On a pu ainsi avoir le privilège d'entendre en concert sa sonate pour piano et violon très rarement exécutée. Et d'assister, surtout, dans l'après-midi du samedi 19, à deux tables rondes organisées avec la participation de spécialistes, musicologues et doctorants en histoire culturelle. Cette manifestation était honorée par la présence de Thomas Ackerman, beau-fils du musicien et fils de Madame Élisabeth Furtwängler et de Philippe Leduc, l'infatigable président de la société Furtwängler-France.
La première de ces tables rondes était animée par le professeur Didier Francfort, éminent spécialiste d'histoire culturelle. Furent alors abordés l'œuvre du compositeur et son rapport à la modernité. Si Wilhelm Furtwängler n'a pas hésité, tout au long de sa carrière, à créer des œuvres contemporaines, y compris celles d'Arnold Schönberg, la référence aux règles de la tonalité est toujours restée pour lui essentielle. Ses compositions en portent témoignage, élaborées, pour l'essentiel, pendant la période de repos forcé entre 1945 et 1947 avant que Furtwängler ne fut lavé de tout soupçon de complicité avec le régime national-socialiste. La seconde de ces symphonies est à cet égard remarquable, très fortement marquée par l'influence d'Anton Bruckner. A cette occasion, le musicologue suisse Jean-Jacques Rapin a fait un rapprochement des plus judicieux avec le chef d'orchestre suisse Ernest Ansermet, ami personnel de Furtwängler et fondateur de l'Orchestre de la Suisse romande.

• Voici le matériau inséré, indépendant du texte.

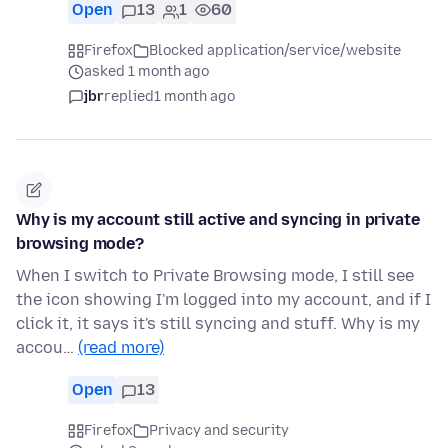
Open
13
1
60
Firefox
Blocked application/service/website
asked 1 month ago
jbr
replied
1 month ago
Why is my account still active and syncing in private
browsing mode?
When I switch to Private Browsing mode, I still see
the icon showing I'm logged into my account, and if I
click it, it says it's still syncing and stuff. Why is my
accou…
(read more)
Open
13
Firefox
Privacy and security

Une seconde table ronde, animée par Jean-Philippe Navarre, directeur du conservatoire de Nancy, bien connu des amis du Cercle Lyrique de Metz, abordait la question délicate des rapports de Furtwängler et du troisième Reich. A aucun moment, le chef d'orchestre n'a manifesté la moindre sympathie à l'égard de Hitler ni de son régime. Mais, conscient d'incarner l'art allemand dans ce qu'il avait de meilleur, protégeant, tant qu'il l'a pu, ses musiciens juifs de la Philharmonie de Berlin, il s'est toujours refusé à quitter sa terre natale en dépit de certaines propositions provenant notamment de la Philharmonie de New York en 1936. Démissionnaire de la Philharmonie de Berlin dès 1934 à la suite d'un conflit avec Goebbels concernant le compositeur Paul Hindemith, Furtwängler a dirigé ensuite, comme chef invité, jusqu'en 1945. Instrumentalisé à certaines occasions en acceptant, par exemple, de se produire pour l'anniversaire d'Hitler, il a, tout au plus, fait preuve d'un idéalisme à la fois naïf et inconscient. À sa façon victime des vicissitudes du XXe siècle, il n'en reste pas moins l'un des plus grands chefs d'orchestre contemporains, serviteur inoubliable de Beethoven, Brahms, Wagner, Bruckner. Le grand Yehudi Menuhin en était conscient au plus haut point, lui qui, exonérant Furtwängler de tout reproche, a accepté de se produire avec lui dès l'immédiat après-guerre.
Non seulement chef symphonique mais aussi grand serviteur de l'art lyrique, Furtwängler a laissé des enregistrements inoubliables de Tristan, du Ring wagnérien dans son intégralité, de Fidelio.
Le public était nombreux à assister à ces tables rondes organisées parallèlement à la tenue du Livre sur la Place à Nancy. Une manifestation d'un très grand intérêt qui honore ses organisateurs.